* _Task to complete_
Search the entries for the word "spin" and pull out each line that has it.

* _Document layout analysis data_
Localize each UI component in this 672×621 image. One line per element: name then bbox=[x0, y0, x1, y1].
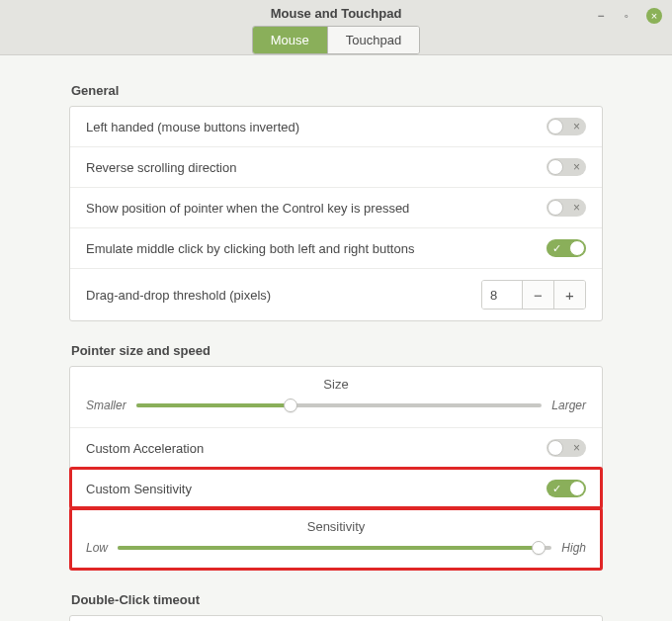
panel-doubleclick: Timeout Short Long Double-click test bbox=[69, 615, 603, 621]
spin-plus-button[interactable]: + bbox=[553, 281, 585, 309]
tab-row: Mouse Touchpad bbox=[0, 26, 672, 54]
close-button[interactable]: × bbox=[646, 8, 662, 24]
label-sens-min: Low bbox=[86, 541, 108, 555]
titlebar: Mouse and Touchpad − ◦ × Mouse Touchpad bbox=[0, 0, 672, 55]
label-size-max: Larger bbox=[551, 399, 586, 412]
label-custom-accel: Custom Acceleration bbox=[86, 441, 204, 456]
titlebar-controls: − ◦ × bbox=[595, 8, 662, 24]
minimize-button[interactable]: − bbox=[595, 10, 607, 22]
row-custom-accel: Custom Acceleration bbox=[70, 427, 602, 468]
content: General Left handed (mouse buttons inver… bbox=[0, 55, 672, 621]
panel-pointer: Size Smaller Larger Custom Acceleration … bbox=[69, 366, 603, 571]
row-reverse-scroll: Reverse scrolling direction bbox=[70, 146, 602, 187]
toggle-show-pointer[interactable] bbox=[546, 199, 586, 217]
label-sens-max: High bbox=[561, 541, 586, 555]
row-sensitivity: Sensitivity Low High bbox=[70, 508, 602, 570]
label-size: Size bbox=[86, 377, 586, 392]
label-size-min: Smaller bbox=[86, 399, 126, 412]
section-title-general: General bbox=[71, 83, 603, 98]
section-title-doubleclick: Double-Click timeout bbox=[71, 592, 603, 607]
toggle-reverse-scroll[interactable] bbox=[546, 158, 586, 176]
toggle-custom-accel[interactable] bbox=[546, 439, 586, 457]
maximize-button[interactable]: ◦ bbox=[621, 10, 632, 22]
row-custom-sens: Custom Sensitivity bbox=[70, 468, 602, 508]
tab-mouse[interactable]: Mouse bbox=[253, 27, 327, 53]
row-timeout: Timeout Short Long bbox=[70, 616, 602, 621]
toggle-left-handed[interactable] bbox=[546, 118, 586, 135]
window-title: Mouse and Touchpad bbox=[0, 0, 672, 21]
slider-sensitivity[interactable] bbox=[118, 540, 551, 556]
label-reverse-scroll: Reverse scrolling direction bbox=[86, 160, 236, 175]
toggle-emulate-middle[interactable] bbox=[546, 239, 586, 257]
row-left-handed: Left handed (mouse buttons inverted) bbox=[70, 107, 602, 146]
row-show-pointer: Show position of pointer when the Contro… bbox=[70, 187, 602, 227]
label-show-pointer: Show position of pointer when the Contro… bbox=[86, 201, 409, 216]
spin-minus-button[interactable]: − bbox=[522, 281, 553, 309]
row-emulate-middle: Emulate middle click by clicking both le… bbox=[70, 227, 602, 268]
tab-touchpad[interactable]: Touchpad bbox=[327, 27, 419, 53]
label-sensitivity: Sensitivity bbox=[86, 519, 586, 534]
label-custom-sens: Custom Sensitivity bbox=[86, 482, 192, 496]
tab-group: Mouse Touchpad bbox=[252, 26, 420, 54]
panel-general: Left handed (mouse buttons inverted) Rev… bbox=[69, 106, 603, 321]
label-emulate-middle: Emulate middle click by clicking both le… bbox=[86, 241, 414, 256]
slider-size[interactable] bbox=[136, 398, 543, 413]
row-pointer-size: Size Smaller Larger bbox=[70, 367, 602, 427]
toggle-custom-sens[interactable] bbox=[546, 480, 586, 497]
input-drag-threshold[interactable] bbox=[482, 281, 522, 309]
section-title-pointer: Pointer size and speed bbox=[71, 343, 603, 358]
label-left-handed: Left handed (mouse buttons inverted) bbox=[86, 120, 299, 134]
row-drag-threshold: Drag-and-drop threshold (pixels) − + bbox=[70, 268, 602, 320]
label-drag-threshold: Drag-and-drop threshold (pixels) bbox=[86, 288, 271, 303]
spin-drag-threshold: − + bbox=[481, 280, 586, 310]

* _Response to the task_
spin-plus-button[interactable]: + bbox=[553, 281, 585, 309]
spin-minus-button[interactable]: − bbox=[522, 281, 553, 309]
spin-drag-threshold: − + bbox=[481, 280, 586, 310]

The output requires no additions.